*** Begin section ***
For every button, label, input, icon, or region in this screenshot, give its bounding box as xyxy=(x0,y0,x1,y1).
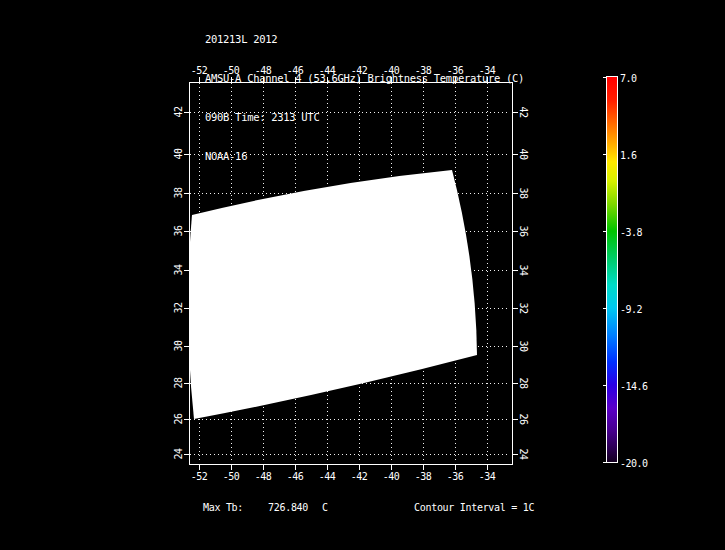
max-tb-label: Max Tb: xyxy=(203,502,243,513)
y-axis-label-right: 42 xyxy=(517,101,529,123)
colorbar-tick xyxy=(603,462,606,463)
y-axis-label-left: 36 xyxy=(173,220,185,242)
x-tick-bottom xyxy=(487,465,488,470)
x-tick-bottom xyxy=(231,465,232,470)
colorbar-tick-label: -20.0 xyxy=(620,458,648,469)
y-axis-label-right: 30 xyxy=(517,335,529,357)
x-tick-bottom xyxy=(327,465,328,470)
x-axis-label-bottom: -42 xyxy=(347,471,371,482)
y-axis-label-right: 24 xyxy=(517,443,529,465)
x-axis-label-bottom: -46 xyxy=(283,471,307,482)
plot-canvas: 201213L 2012 AMSU-A Channel 4 (53.6GHz) … xyxy=(0,0,725,550)
x-tick-bottom xyxy=(423,465,424,470)
y-axis-label-left: 42 xyxy=(173,101,185,123)
y-axis-label-right: 26 xyxy=(517,408,529,430)
x-axis-label-top: -40 xyxy=(379,65,403,76)
y-axis-label-left: 28 xyxy=(173,372,185,394)
x-tick-bottom xyxy=(391,465,392,470)
map-frame xyxy=(189,82,513,465)
y-axis-label-left: 32 xyxy=(173,297,185,319)
colorbar-tick xyxy=(603,308,606,309)
colorbar-tick xyxy=(603,77,606,78)
y-axis-label-right: 38 xyxy=(517,182,529,204)
x-tick-bottom xyxy=(359,465,360,470)
x-axis-label-top: -48 xyxy=(251,65,275,76)
contour-interval-text: Contour Interval = 1C xyxy=(414,502,534,513)
y-axis-label-right: 28 xyxy=(517,372,529,394)
colorbar-tick xyxy=(603,154,606,155)
y-axis-label-left: 40 xyxy=(173,143,185,165)
x-axis-label-bottom: -48 xyxy=(251,471,275,482)
x-axis-label-bottom: -50 xyxy=(219,471,243,482)
y-axis-label-right: 40 xyxy=(517,143,529,165)
y-axis-label-right: 34 xyxy=(517,259,529,281)
colorbar-tick-label: -9.2 xyxy=(620,304,642,315)
colorbar-tick xyxy=(603,231,606,232)
max-tb-unit: C xyxy=(322,502,328,513)
x-axis-label-top: -44 xyxy=(315,65,339,76)
x-axis-label-bottom: -40 xyxy=(379,471,403,482)
colorbar-tick-label: 7.0 xyxy=(620,73,637,84)
storm-id: 201213L 2012 xyxy=(205,33,524,46)
x-tick-bottom xyxy=(295,465,296,470)
x-tick-bottom xyxy=(199,465,200,470)
colorbar-tick xyxy=(603,385,606,386)
y-axis-label-left: 30 xyxy=(173,335,185,357)
x-axis-label-top: -36 xyxy=(443,65,467,76)
x-axis-label-top: -50 xyxy=(219,65,243,76)
x-axis-label-bottom: -52 xyxy=(187,471,211,482)
y-axis-label-right: 32 xyxy=(517,297,529,319)
x-axis-label-bottom: -34 xyxy=(475,471,499,482)
x-axis-label-top: -52 xyxy=(187,65,211,76)
x-axis-label-bottom: -36 xyxy=(443,471,467,482)
y-axis-label-left: 34 xyxy=(173,259,185,281)
x-axis-label-top: -38 xyxy=(411,65,435,76)
x-axis-label-top: -34 xyxy=(475,65,499,76)
colorbar-gradient xyxy=(607,77,617,462)
y-axis-label-left: 38 xyxy=(173,182,185,204)
x-tick-bottom xyxy=(455,465,456,470)
x-axis-label-top: -46 xyxy=(283,65,307,76)
colorbar xyxy=(606,76,618,463)
y-axis-label-left: 24 xyxy=(173,443,185,465)
colorbar-tick-label: -14.6 xyxy=(620,381,648,392)
colorbar-tick-label: -3.8 xyxy=(620,227,642,238)
x-axis-label-bottom: -44 xyxy=(315,471,339,482)
x-axis-label-top: -42 xyxy=(347,65,371,76)
x-tick-bottom xyxy=(263,465,264,470)
y-axis-label-right: 36 xyxy=(517,220,529,242)
max-tb-value: 726.840 xyxy=(268,502,308,513)
x-axis-label-bottom: -38 xyxy=(411,471,435,482)
colorbar-tick-label: 1.6 xyxy=(620,150,637,161)
y-axis-label-left: 26 xyxy=(173,408,185,430)
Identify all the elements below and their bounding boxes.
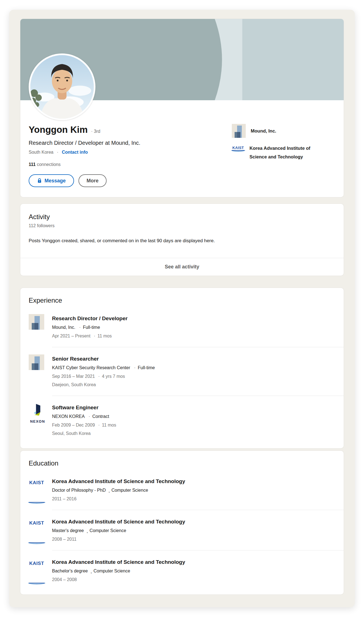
kaist-logo-icon[interactable]: KAIST	[29, 561, 45, 583]
date-range-line: Apr 2021 – Present·11 mos	[52, 332, 335, 340]
mound-logo-icon[interactable]	[29, 314, 44, 330]
highlight-orgs: Mound, Inc. KAIST Korea Advanced Institu…	[232, 124, 335, 187]
nexon-logo-icon[interactable]: NEXON	[29, 403, 46, 437]
location-line: South Korea · Contact info	[29, 149, 232, 156]
org-row-kaist[interactable]: KAIST Korea Advanced Institute of Scienc…	[232, 144, 335, 161]
degree-line: Doctor of Philosophy - PhD,Computer Scie…	[52, 486, 335, 494]
activity-title: Activity	[29, 212, 335, 222]
job-location: Seoul, South Korea	[52, 430, 335, 437]
contact-info-link[interactable]: Contact info	[62, 150, 88, 155]
job-location: Daejeon, South Korea	[52, 381, 335, 388]
kaist-logo-icon[interactable]: KAIST	[29, 521, 45, 543]
kaist-logo-icon: KAIST	[232, 146, 245, 151]
school-name: Korea Advanced Institute of Science and …	[52, 518, 335, 526]
profile-photo[interactable]	[29, 53, 95, 120]
org-name: Mound, Inc.	[251, 127, 276, 135]
lock-icon	[37, 178, 42, 183]
school-name: Korea Advanced Institute of Science and …	[52, 558, 335, 566]
education-years: 2004 – 2008	[52, 576, 335, 583]
education-item: KAIST Korea Advanced Institute of Scienc…	[20, 510, 344, 550]
job-title: Senior Researcher	[52, 355, 335, 363]
experience-item: Research Director / Developer Mound, Inc…	[20, 307, 344, 347]
experience-card: Experience Research Director / Developer…	[20, 288, 344, 448]
company-line: Mound, Inc.·Full-time	[52, 324, 335, 331]
linkedin-page: Yonggon Kim · 3rd Research Director / De…	[9, 10, 355, 607]
mound-logo-icon	[232, 124, 246, 138]
date-range-line: Sep 2016 – Mar 2021·4 yrs 7 mos	[52, 373, 335, 380]
company-line: KAIST Cyber Security Research Center·Ful…	[52, 364, 335, 372]
profile-name: Yonggon Kim · 3rd	[29, 125, 232, 136]
date-range-line: Feb 2009 – Dec 2009·11 mos	[52, 422, 335, 429]
more-button[interactable]: More	[78, 174, 107, 187]
connection-degree-badge: · 3rd	[90, 129, 100, 134]
education-item: KAIST Korea Advanced Institute of Scienc…	[20, 550, 344, 591]
profile-headline: Research Director / Developer at Mound, …	[29, 139, 232, 147]
experience-title: Experience	[29, 296, 335, 305]
org-row-mound[interactable]: Mound, Inc.	[232, 124, 335, 138]
experience-item: NEXON Software Engineer NEXON KOREA·Cont…	[20, 396, 344, 444]
company-line: NEXON KOREA·Contract	[52, 413, 335, 420]
job-title: Research Director / Developer	[52, 315, 335, 322]
job-title: Software Engineer	[52, 404, 335, 412]
mound-logo-icon[interactable]	[29, 354, 44, 370]
message-button[interactable]: Message	[29, 174, 74, 187]
experience-item: Senior Researcher KAIST Cyber Security R…	[20, 347, 344, 396]
connections-line: 111 connections	[29, 161, 232, 168]
degree-line: Master's degree,Computer Science	[52, 527, 335, 535]
see-all-activity-button[interactable]: See all activity	[20, 258, 344, 276]
followers-count: 112 followers	[29, 222, 335, 229]
activity-description: Posts Yonggon created, shared, or commen…	[29, 237, 335, 244]
school-name: Korea Advanced Institute of Science and …	[52, 478, 335, 485]
activity-card: Activity 112 followers Posts Yonggon cre…	[20, 204, 344, 276]
org-name: Korea Advanced Institute of Science and …	[250, 144, 318, 161]
degree-line: Bachelor's degree,Computer Science	[52, 567, 335, 575]
education-years: 2011 – 2016	[52, 495, 335, 503]
education-title: Education	[29, 459, 335, 468]
education-years: 2008 – 2011	[52, 536, 335, 543]
education-card: Education KAIST Korea Advanced Institute…	[20, 451, 344, 594]
profile-card: Yonggon Kim · 3rd Research Director / De…	[20, 19, 344, 197]
kaist-logo-icon[interactable]: KAIST	[29, 480, 45, 503]
location-text: South Korea	[29, 150, 53, 155]
education-item: KAIST Korea Advanced Institute of Scienc…	[20, 470, 344, 510]
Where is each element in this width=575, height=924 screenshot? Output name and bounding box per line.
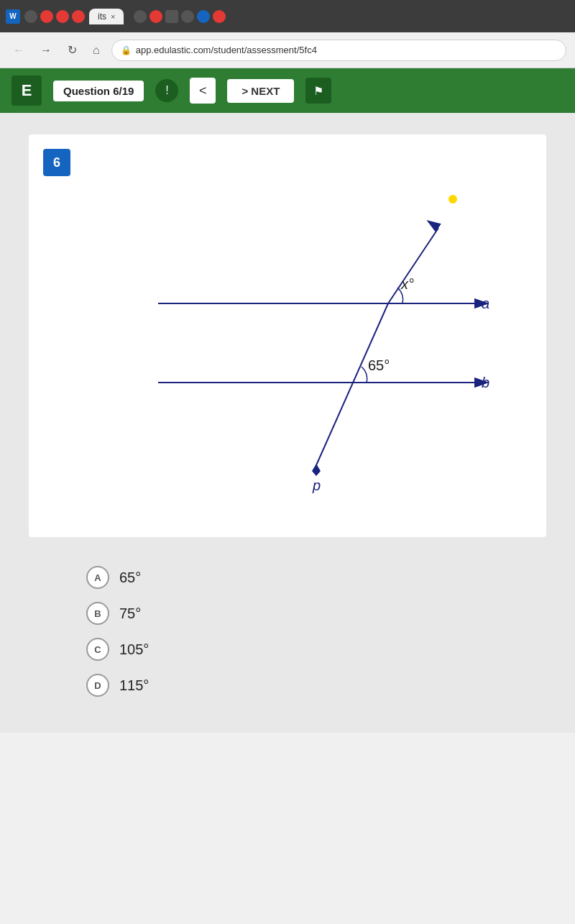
*** End section ***
▸ **Task instructions**: Give back every line of the listing where the word "South" shows up.

▸ **Response**:
location-line: South Korea · Contact info	[29, 149, 232, 156]
job-location: Seoul, South Korea	[52, 430, 335, 437]
job-location: Daejeon, South Korea	[52, 381, 335, 388]
location-text: South Korea	[29, 150, 53, 155]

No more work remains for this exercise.